La ejecución de Servet (tras atar su cuerpo a una estaca con una cadena, fijar su cuello con varias vueltas de soga y su cabeza con una corona de paja untada de azufre, y rodearle de haces de leña verde para hacer más lenta y dolorosa la agonía) provocó la repulsa de muchas personas, incluso en el ámbito religioso, quienes recriminaron a Calvino su actitud ensañada e inmisericorde, calificándolo de verdadero asesino por esa muerte que él auspició.

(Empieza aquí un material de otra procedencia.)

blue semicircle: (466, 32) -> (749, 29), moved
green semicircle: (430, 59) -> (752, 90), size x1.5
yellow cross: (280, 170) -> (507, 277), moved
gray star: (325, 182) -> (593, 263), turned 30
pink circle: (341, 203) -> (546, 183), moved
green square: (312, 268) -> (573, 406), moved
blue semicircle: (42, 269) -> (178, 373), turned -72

Entre estas personas estaba el también sacerdote Sebastian Castellio, contemporáneo de Calvino, quien expresamente reprochó a Calvino que él mismo, que en su día había sufrido la persecución de la Inquisición católica, instaurase después una Inquisición paralela en los lugares donde triunfó el calvinismo.

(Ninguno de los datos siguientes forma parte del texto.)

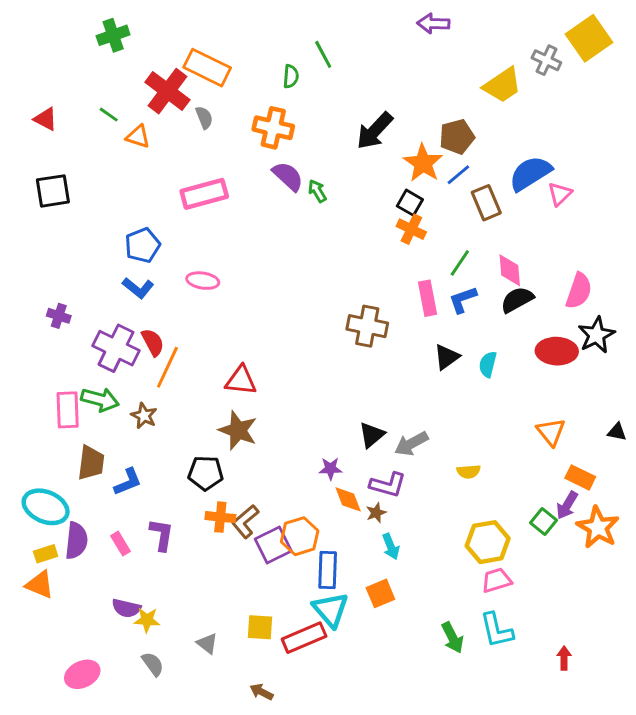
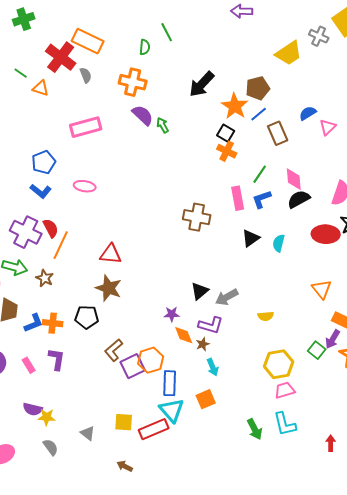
blue semicircle: (530, 173) -> (308, 113), size x0.6
orange cross: (220, 517) -> (53, 323), moved

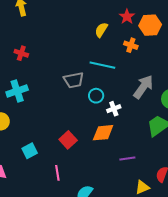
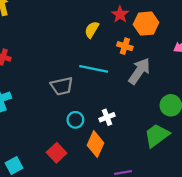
gray arrow: (143, 87) -> (139, 71), moved
cyan circle: (96, 96) -> (75, 120), moved
orange diamond: (103, 133) -> (95, 144), turned -60

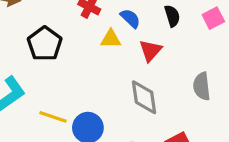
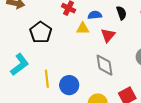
blue semicircle: (130, 18) -> (95, 15), turned -48
yellow line: (53, 117) -> (47, 79), turned 66

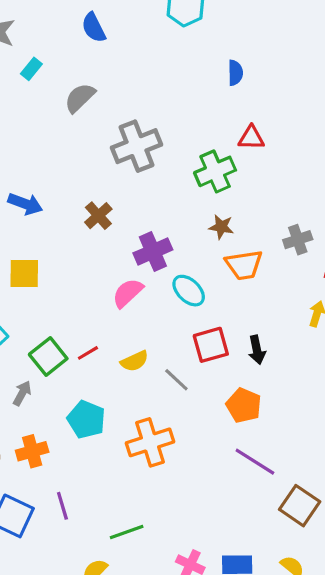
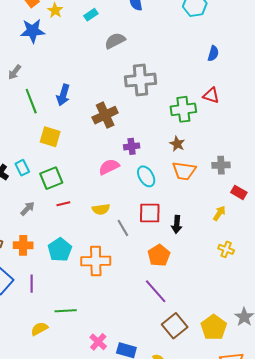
blue arrow: (25, 204) -> (63, 95), turned 70
brown cross: (98, 216) -> (105, 115), size x1.4
purple cross: (153, 251) -> (132, 146), size x0.7
red line: (88, 353) -> (63, 204), moved
green square: (48, 357) -> (51, 178), moved
cyan pentagon: (86, 419) -> (60, 250), moved

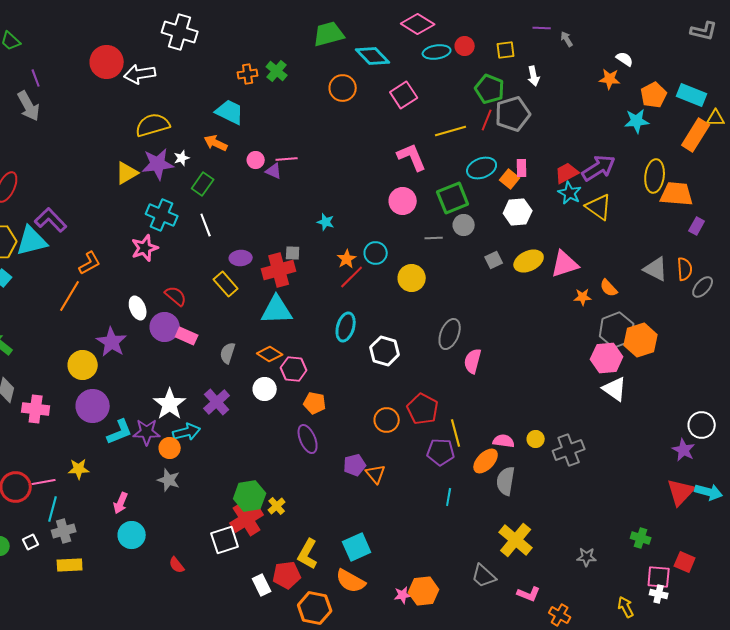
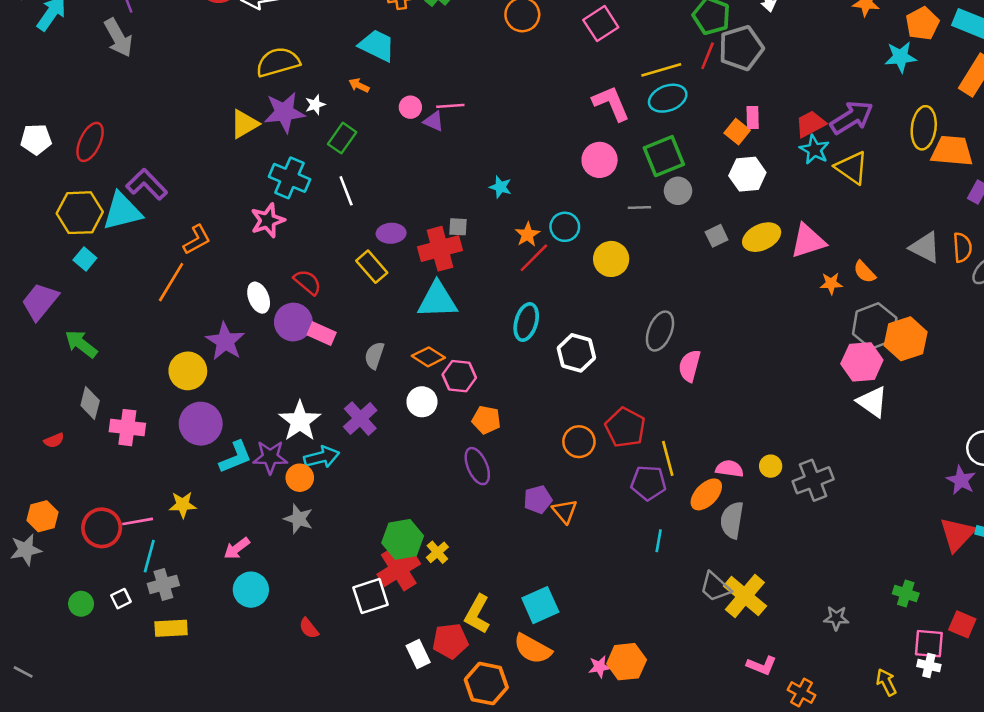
orange arrow: (216, 143) -> (359, 85), size x0.7
cyan ellipse: (482, 168) -> (668, 98), moved
pink arrow: (121, 503) -> (237, 548), turned 30
gray trapezoid: (484, 576) -> (715, 587), moved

En un libro colectivo titulado “De haereticis”, Sebastian Castellio escribió lo siguiente:

“¡Oh, Cristo, Creador y Rey del mundo! ¿ves estas cosas? ¿Te has convertido realmente en otro distinto del que eras? Cuando viniste a la tierra, no había nada más apacible, nada más bondadoso que Tú, ninguno que soportara las ofensas más indulgentemente. Insultado, escupido, burlado, coronado con espinas, crucificado entre ladrones, en medio de la más profunda desesperación rogaste por aquéllos que te infligieron todos aquellos agravios e injurias. ¿Es cierto que has cambiado? Te lo ruego, por el sagrado nombre de tu Padre: ¿ordenaste Tú realmente que aquellos que no siguen todos tus preceptos y mandamientos tal y como postula tu enseñanza, fueran ahogados, desgarrados con tenazas hasta las entrañas, sus heridas espolvoreadas con sal, mutilados con espadas, quemados en un pequeño fuego y torturados hasta la muerte tan lentamente como fuera posible y con todo tipo de suplicios? Oh Cristo, ¿realmente apruebas esas cosas? ¿Son realmente tus siervos quienes disponen tales carnicerías, quienes de ese modo desuellan y descuartizan a la gente? Y cuando ponen tu nombre por testigo, ¿estás Tú realmente en esas atroces matanzas como si tuvieras hambre de carne humana? Si Tú, Cristo, ordenaras realmente estas cosas, ¿qué le quedaría entonces a Satán? Oh, terrible irreverencia, creer que Tú podrías hacer esas cosas…”.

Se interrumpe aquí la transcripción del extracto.